About this task: Every line of the data is to be retyped exactly.

Source data:
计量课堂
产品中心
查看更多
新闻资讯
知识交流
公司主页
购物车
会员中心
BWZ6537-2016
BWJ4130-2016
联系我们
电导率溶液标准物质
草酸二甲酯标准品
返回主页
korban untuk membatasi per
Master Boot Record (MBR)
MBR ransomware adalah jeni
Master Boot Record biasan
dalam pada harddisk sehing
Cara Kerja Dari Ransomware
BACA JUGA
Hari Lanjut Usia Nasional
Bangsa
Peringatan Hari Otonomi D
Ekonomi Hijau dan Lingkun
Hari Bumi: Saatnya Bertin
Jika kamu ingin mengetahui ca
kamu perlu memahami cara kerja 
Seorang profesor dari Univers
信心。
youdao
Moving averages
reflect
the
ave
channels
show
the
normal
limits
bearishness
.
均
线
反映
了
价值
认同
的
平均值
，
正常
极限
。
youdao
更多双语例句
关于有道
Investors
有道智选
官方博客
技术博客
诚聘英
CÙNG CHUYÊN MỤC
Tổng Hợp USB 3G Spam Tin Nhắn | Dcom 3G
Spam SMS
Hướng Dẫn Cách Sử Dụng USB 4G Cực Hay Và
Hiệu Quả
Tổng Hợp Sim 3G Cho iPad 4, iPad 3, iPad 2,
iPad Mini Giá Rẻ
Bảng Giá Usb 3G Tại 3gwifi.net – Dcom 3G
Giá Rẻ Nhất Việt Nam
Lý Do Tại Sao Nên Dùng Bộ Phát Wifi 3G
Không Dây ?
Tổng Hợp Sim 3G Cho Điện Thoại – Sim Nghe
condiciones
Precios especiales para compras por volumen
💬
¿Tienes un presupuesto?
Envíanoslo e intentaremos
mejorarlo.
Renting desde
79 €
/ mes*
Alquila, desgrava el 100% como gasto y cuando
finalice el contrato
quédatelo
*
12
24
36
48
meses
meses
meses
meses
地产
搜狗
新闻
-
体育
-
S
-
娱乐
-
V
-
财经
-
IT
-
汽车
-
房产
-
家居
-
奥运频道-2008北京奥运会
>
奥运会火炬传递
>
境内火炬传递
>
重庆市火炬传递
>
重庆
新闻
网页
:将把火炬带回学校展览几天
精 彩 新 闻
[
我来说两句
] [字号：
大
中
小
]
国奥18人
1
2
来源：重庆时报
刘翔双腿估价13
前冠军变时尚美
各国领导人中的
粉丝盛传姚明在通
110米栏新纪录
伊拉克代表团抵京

Response area:
计量课堂
产品中心
查看更多
新闻资讯
知识交流
公司主页
购物车
会员中心
BWZ6537-2016
BWJ4130-2016
联系我们
电导率溶液标准物质
草酸二甲酯标准品
返回主页
korban untuk membatasi per
Master Boot Record (MBR)
MBR ransomware adalah jeni
Master Boot Record biasan
dalam pada harddisk sehing
Cara Kerja Dari Ransomware
BACA JUGA
Hari Lanjut Usia Nasional
Bangsa
Peringatan Hari Otonomi D
Ekonomi Hijau dan Lingkun
Hari Bumi: Saatnya Bertin
Jika kamu ingin mengetahui ca
kamu perlu memahami cara kerja 
Seorang profesor dari Univers
信心。
youdao
Moving averages
reflect
the
ave
channels
show
the
normal
limits
bearishness
.
均
线
反映
了
价值
认同
的
平均值
，
正常
极限
。
youdao
更多双语例句
关于有道
Investors
有道智选
官方博客
技术博客
诚聘英
CÙNG CHUYÊN MỤC
Tổng Hợp USB 3G Spam Tin Nhắn | Dcom 3G
Spam SMS
Hướng Dẫn Cách Sử Dụng USB 4G Cực Hay Và
Hiệu Quả
Tổng Hợp Sim 3G Cho iPad 4, iPad 3, iPad 2,
iPad Mini Giá Rẻ
Bảng Giá Usb 3G Tại 3gwifi.net – Dcom 3G
Giá Rẻ Nhất Việt Nam
Lý Do Tại Sao Nên Dùng Bộ Phát Wifi 3G
Không Dây ?
Tổng Hợp Sim 3G Cho Điện Thoại – Sim Nghe
condiciones
Precios especiales para compras por volumen
💬
¿Tienes un presupuesto?
Envíanoslo e intentaremos
mejorarlo.
Renting desde
79 €
/ mes*
Alquila, desgrava el 100% como gasto y cuando
finalice el contrato
quédatelo
*
12
24
36
48
meses
meses
meses
meses
地产
搜狗
新闻
-
体育
-
S
-
娱乐
-
V
-
财经
-
IT
-
汽车
-
房产
-
家居
-
奥运频道-2008北京奥运会
>
奥运会火炬传递
>
境内火炬传递
>
重庆市火炬传递
>
重庆
新闻
网页
:将把火炬带回学校展览几天
精 彩 新 闻
[
我来说两句
] [字号：
大
中
小
]
国奥18人
1
2
来源：重庆时报
刘翔双腿估价13
前冠军变时尚美
各国领导人中的
粉丝盛传姚明在通
110米栏新纪录
伊拉克代表团抵京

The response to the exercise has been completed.